3.  2011 Dry Rose          $17.99

They blend all four of their reds–merlot, cabernet sauvignon, cabernet franc, and petit verdot–for this pleasant rose.  The aroma reminds us of wet grout (Next time you repair your bathroom tiles, see what you think of that smell.), and there is the typical strawberry taste of a rose.

4.  2011 Festival Red          $19.99

This is a blend of the same four reds, and is the one mentioned in the Asimov article (as our server also points out).  Well, we agree–this is a very buyable and good red, with blackberry and some spice flavor, with some tannin.  It reminds us of another everyday red we like, Red Rooster from Old Field.
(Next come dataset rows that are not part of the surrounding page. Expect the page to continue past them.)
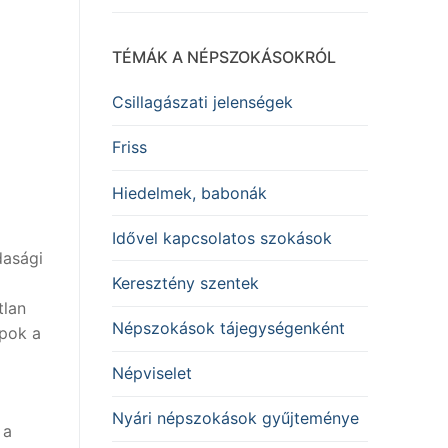
TÉMÁK A NÉPSZOKÁSOKRÓL
Csillagászati jelenségek
Friss
Hiedelmek, babonák
Idővel kapcsolatos szokások
dasági
Keresztény szentek
tlan
Népszokások tájegységenként
apok a
Népviselet
Nyári népszokások gyűjteménye
 a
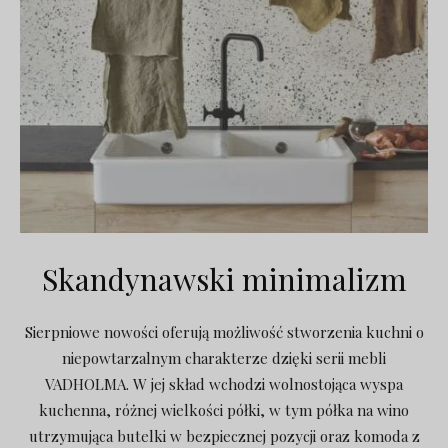
Skandynawski minimalizm
Sierpniowe nowości oferują możliwość stworzenia kuchni o
niepowtarzalnym charakterze dzięki serii mebli
VADHOLMA. W jej skład wchodzi wolnostojąca wyspa
kuchenna, różnej wielkości półki, w tym półka na wino
utrzymująca butelki w bezpiecznej pozycji oraz komoda z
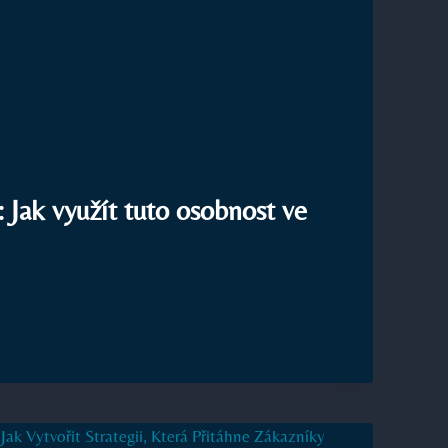
: Jak využít tuto osobnost ve
NIK:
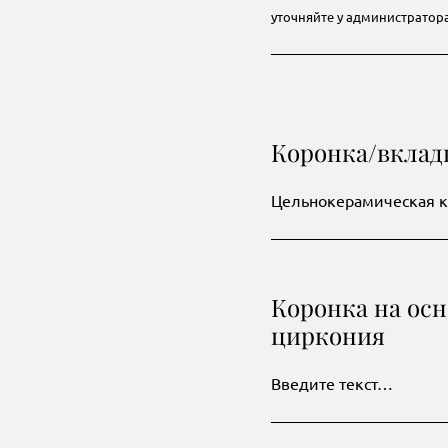
уточняйте у администратора
Коронка/вклад
Цельнокерамическая к
Коронка на осн
циркония
Введите текст…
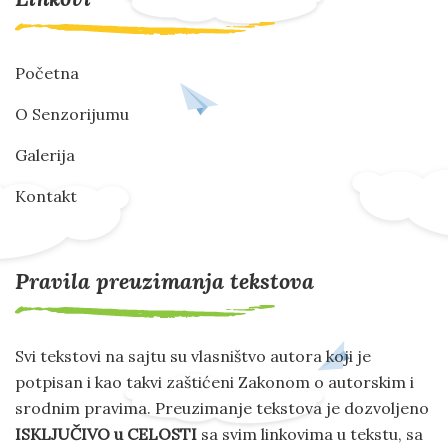
Početna
O Senzorijumu
Galerija
Kontakt
Pravila preuzimanja tekstova
Svi tekstovi na sajtu su vlasništvo autora koji je
potpisan i kao takvi zaštićeni Zakonom o autorskim i
srodnim pravima. Preuzimanje tekstova je dozvoljeno
ISKLJUČIVO u CELOSTI
sa svim linkovima u tekstu, sa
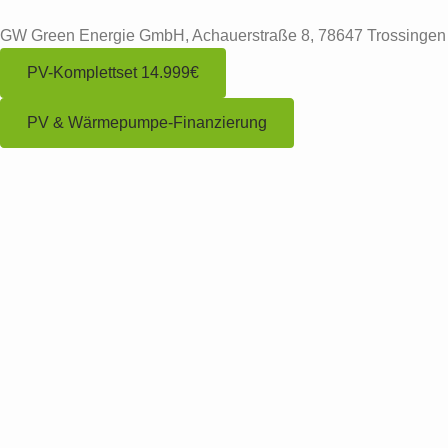
GW Green Energie GmbH, Achauerstraße 8, 78647 Trossingen
PV-Komplettset 14.999€
PV & Wärmepumpe-Finanzierung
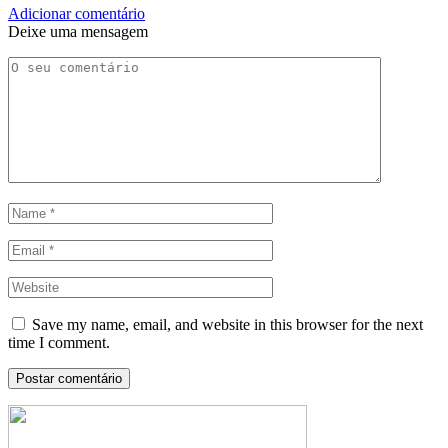
Adicionar comentário
Deixe uma mensagem
Save my name, email, and website in this browser for the next
time I comment.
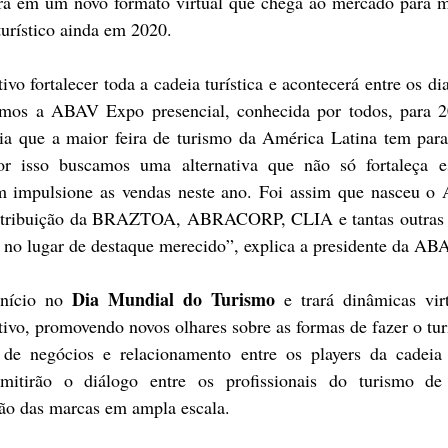
a em um novo formato virtual que chega ao mercado para ma
turístico ainda em 2020.
vo fortalecer toda a cadeia turística e acontecerá entre os di
amos a ABAV Expo presencial, conhecida por todos, para 20
a que a maior feira de turismo da América Latina tem para 
or isso buscamos uma alternativa que não só fortaleça 
m impulsione as vendas neste ano. Foi assim que nasceu
ntribuição da BRAZTOA, ABRACORP, CLIA e tantas outras en
 no lugar de destaque merecido”, explica a presidente da AB
Dia Mundial do Turismo
nício no 
 e trará dinâmicas vir
tivo, promovendo novos olhares sobre as formas de fazer o tu
 de negócios e relacionamento entre os players da cadeia t
rmitirão o diálogo entre os profissionais do turismo d
ção das marcas em ampla escala.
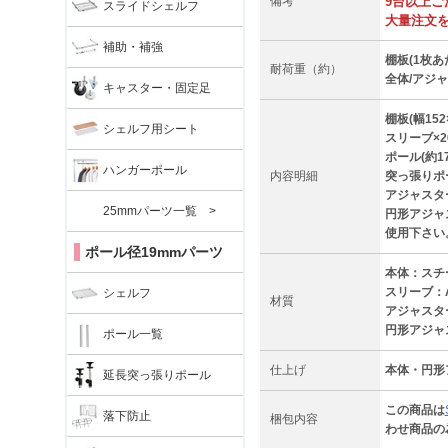
備考
9台以上
スライドシェルフ
大量注文
補助・補強
棚板(1枚あた
耐荷重（約）
全体/アジャ
キャスター・固定足
棚板(幅152
シェルフ用シート
スリーブ×2
ポール(約17
ハンガーポール
内容明細
突っ張りポ
アジャスタ
25mmパーツ一覧 >
円形アジャ
使用下さい
ポール径19mmパーツ
本体：スチ
スリーブ：
シェルフ
材質
アジャスタ
円形アジャ
ポール一覧
仕上げ
本体・円形
延長突っ張りポール
この商品は
落下防止
梱包内容
わせ商品の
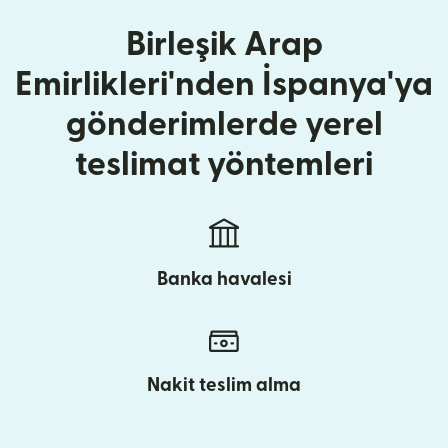
Birleşik Arap
Emirlikleri'nden İspanya'ya
gönderimlerde yerel
teslimat yöntemleri
Banka havalesi
Nakit teslim alma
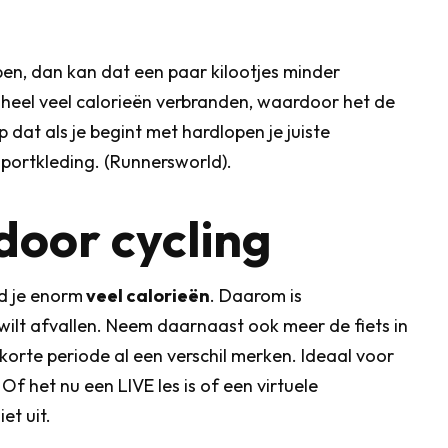
pen, dan kan dat een paar kilootjes minder
 heel veel calorieën verbranden, waardoor het de
p dat als je begint met hardlopen je juiste
portkleding. (Runnersworld).
door cycling
nd je enorm
veel calorieën
. Daarom is
 wilt afvallen. Neem daarnaast ook meer de fiets in
 korte periode al een verschil merken. Ideaal voor
Of het nu een LIVE les is of een virtuele
et uit.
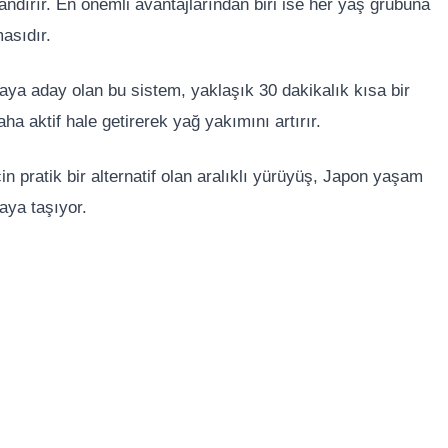
landırır. En önemli avantajlarından biri ise her yaş grubuna
asıdır.
aya aday olan bu sistem, yaklaşık 30 dakikalık kısa bir
a aktif hale getirerek yağ yakımını artırır.
pratik bir alternatif olan aralıklı yürüyüş, Japon yaşam
aya taşıyor.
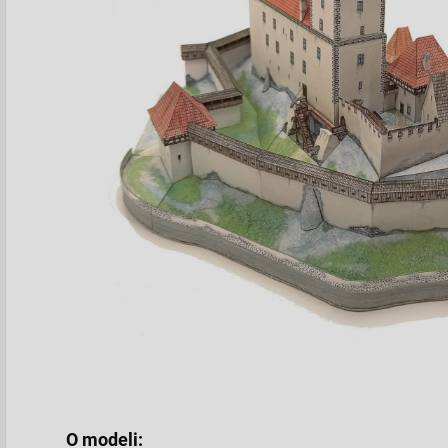
O modeli:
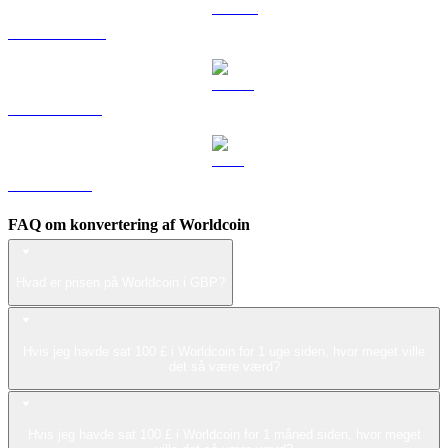
DOGE til GBP
USDS til GBP
LEO til GBP
FAQ om konvertering af Worldcoin
Hvad er prisen på Worldcoin i GBP?
Hvis jeg havde sat 100 £ i Worldcoin for 1 uge siden, hvor meget ville
det så være værd?
Hvis jeg havde sat 100 £ i Worldcoin for 1 måned siden, hvor meget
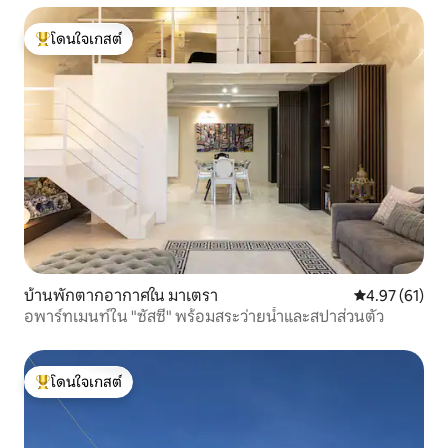
โดนใจเกสต์
โดนใจเกสต์ที่สุด
บ้านพักตากอากาศใน มาเตรา
คะแนนเฉลี่ย 4.
4.97 (61)
อพาร์ทเมนท์ใน "ซัสซี" พร้อมสระว่ายน้ำและสปาส่วนตัว
โดนใจเกสต์
โดนใจเกสต์ที่สุด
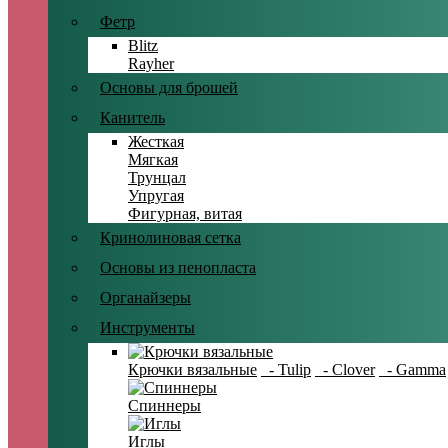
Фетр
Blitz
Rayher
Основы для брошей
Канитель
Жесткая
Мягкая
Трунцал
Упругая
Фигурная, витая
Кринолиновая сетка
Основы из пенопласта
Органайзеры
Инструменты
Крючки вязальные
- Tulip
- Clover
- Gamma
Спиннеры
Иглы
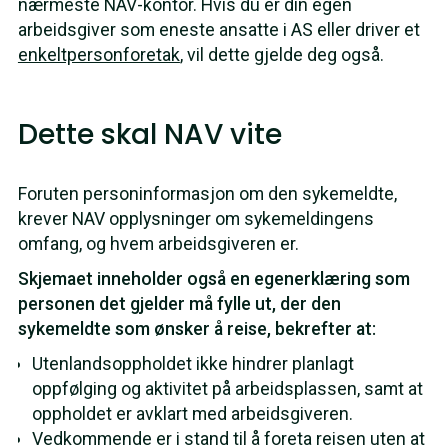
nærmeste NAV-kontor. Hvis du er din egen
arbeidsgiver som eneste ansatte i AS eller driver et
enkeltpersonforetak
, vil dette gjelde deg også.
Dette skal NAV vite
Foruten personinformasjon om den sykemeldte,
krever NAV opplysninger om sykemeldingens
omfang, og hvem arbeidsgiveren er.
Skjemaet inneholder også en egenerklæring som
personen det gjelder må fylle ut, der den
sykemeldte som ønsker å reise, bekrefter at:
Utenlandsoppholdet ikke hindrer planlagt
oppfølging og aktivitet på arbeidsplassen, samt at
oppholdet er avklart med arbeidsgiveren.
Vedkommende er i stand til å foreta reisen uten at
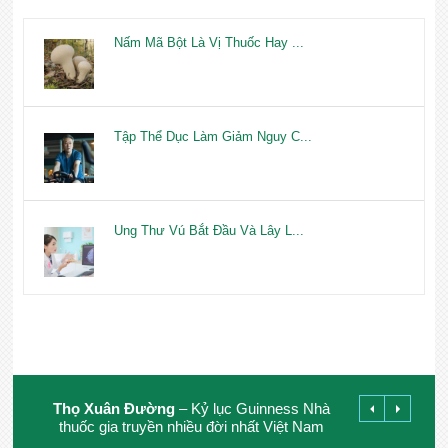
Nấm Mã Bột Là Vị Thuốc Hay ...
Tập Thể Dục Làm Giảm Nguy C...
Ung Thư Vú Bắt Đầu Và Lây L...
Thọ Xuân Đường
– Kỷ lục Guinness Nhà
thuốc gia truyền nhiều đời nhất Việt Nam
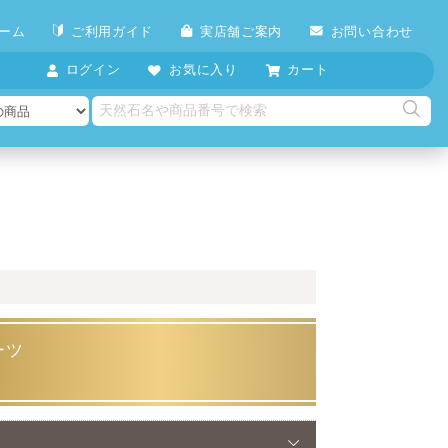
ーム
ご利用ガイド
実店舗ご案内
お問い合わせ
ログイン
お気に入り
カート
ーツ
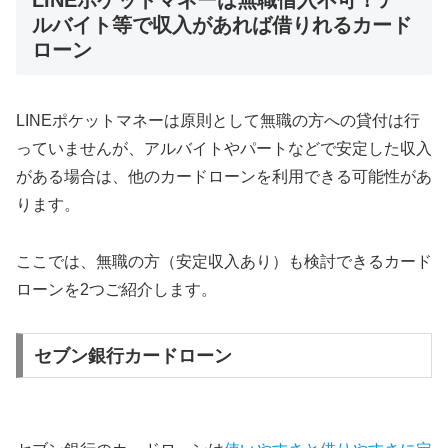
ルバイト等で収入があれば借りれるカード
ローン
LINEポケットマネーは原則として無職の方への貸付は行
っていませんが、アルバイトやパートなどで安定した収入
がある場合は、他のカードローンを利用できる可能性があ
ります。
ここでは、無職の方（安定収入あり）も検討できるカード
ローンを2つご紹介します。
セブン銀行カードローン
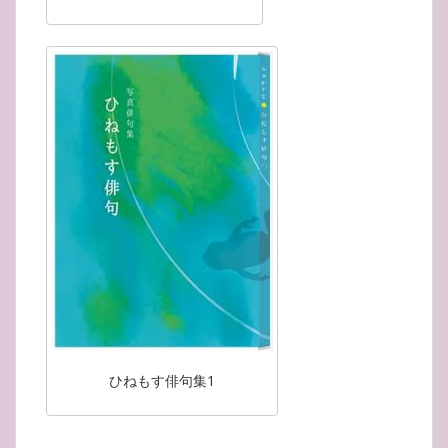
ひねもす俳句集1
5.  2010 Assemblage          $50

This, clearly, is from the Grand Vintage tasting, and is very good, but not worth the price.  It is a blend, with 21% petit verdot, so it is a fairly big red.  Perhaps with time…?

6.  2010 Cabernet Franc Grand Vintage          $45

Interestingly, the aroma of this one once again reminds us of goldenrod honey.  The taste, however, is of cherry, with some woody notes, and is very fresh.  Our server notes that it will age well.  Good.

7.  05 Cabernet Sauvignon Tuthills Lane Vineyard         $60

They have three different parcels of land (of about 30 acres each), so this one is named for the particular place where the vines are grown.  The aroma is cherry and mineral, and the wine is dry but soft, with some lovely fruit flavors.  We are informed that Robert Parker gave it a 90, and the quote from him is almost delirious.  Perhaps he got a bit carried away?

8.  07 Merlot Tuthills Lane Vineyard          $60

Not much aroma to this one, with some fruit/berry taste and some wood.  Parker (according to the tasting menu) described the taste as “cherry pit” and gave it a 92.  Not sure why.

But wait, there’s more!  Out on the patio, in the calm before the storm, they are selling platters of oysters, $20 for a dozen.  So we buy two glasses of the Dry Riesling ($6 each) and pay for a plate of oysters and enjoy the late October sun on the patio as we gaze out at the vineyard. The oysters are wonderful–essence of ocean!  Too good to even need a squirt of lemon, they are fresh and brimming with liquid, and come, we are told, from Peconic Bay right near Southold.  The wine goes perfectly with them, and I decide this is a great way to start celebrating my birthday (which I will continue that evening with dinner at Noah’s in Greenport).

Reasons to visit:  Pleasant tasting room with well-informed servers (and buses and limos by appointment only); Festival Red, Dry Riesling; oysters if they have them.